**Task to complete**. Please copy the last part of the entries exactly: the line that has "šetření potravin a" and every line up to and including the end, nothing more.

Extracted page text data
_ _ _
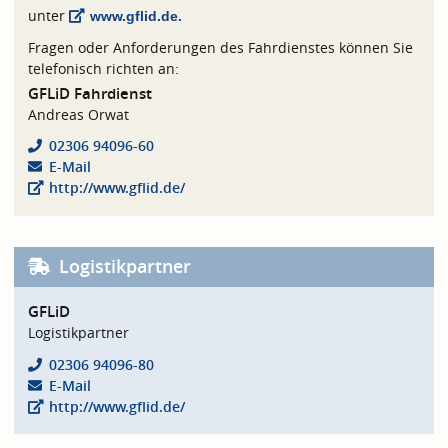
unter
www.gflid.de.
Fragen oder Anforderungen des Fahrdienstes können Sie
telefonisch richten an:
GFLiD Fahrdienst
Andreas Orwat
02306 94096-60
E-Mail
http://www.gflid.de/
Logistikpartner
GFLiD
Logistikpartner
02306 94096-80
E-Mail
http://www.gflid.de/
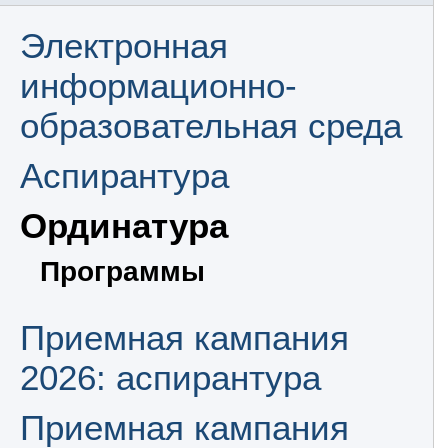
Электронная
информационно-
образовательная среда
Аспирантура
Ординатура
Программы
Приемная кампания
2026: аспирантура
Приемная кампания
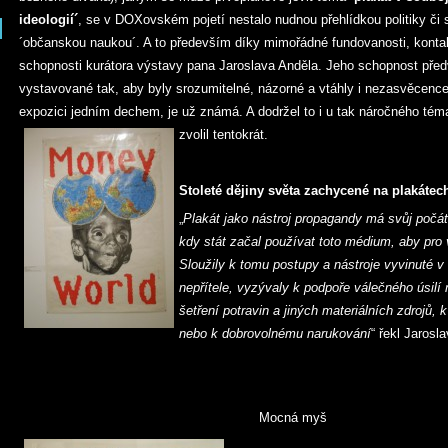
ideologií´
, se v DOXovském pojetí nestalo nudnou přehlídkou politiky či
´občanskou naukou´. A to především díky mimořádné fundovanosti, kontak
schopnosti kurátora výstavy pana Jaroslava Anděla. Jeho schopnost před
vystavované tak, aby byly srozumitelné, názorné a vtáhly i nezasvěcence 
expozici jedním dechem, je už známá. A dodržel to i u tak náročného téma
zvolil tentokrát.
Stoleté dějiny světa zachycené na plakátec
„
Plakát jako nástroj propagandy má svůj počát
kdy stát začal používat toto médium, aby pro 
Sloužily k tomu postupy a nástroje vyvinuté v
nepřítele, vyzývaly k podpoře válečného úsilí
šetření potravin a jiných materiálních zdrojů, k
nebo k dobrovolnému narukování
“ řekl Jarosl
Mocná myš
_ _ _
**Written solution**.
šetření potravin a jiných materiálních zdrojů, k
nebo k dobrovolnému narukování
“ řekl Jarosl
Mocná myš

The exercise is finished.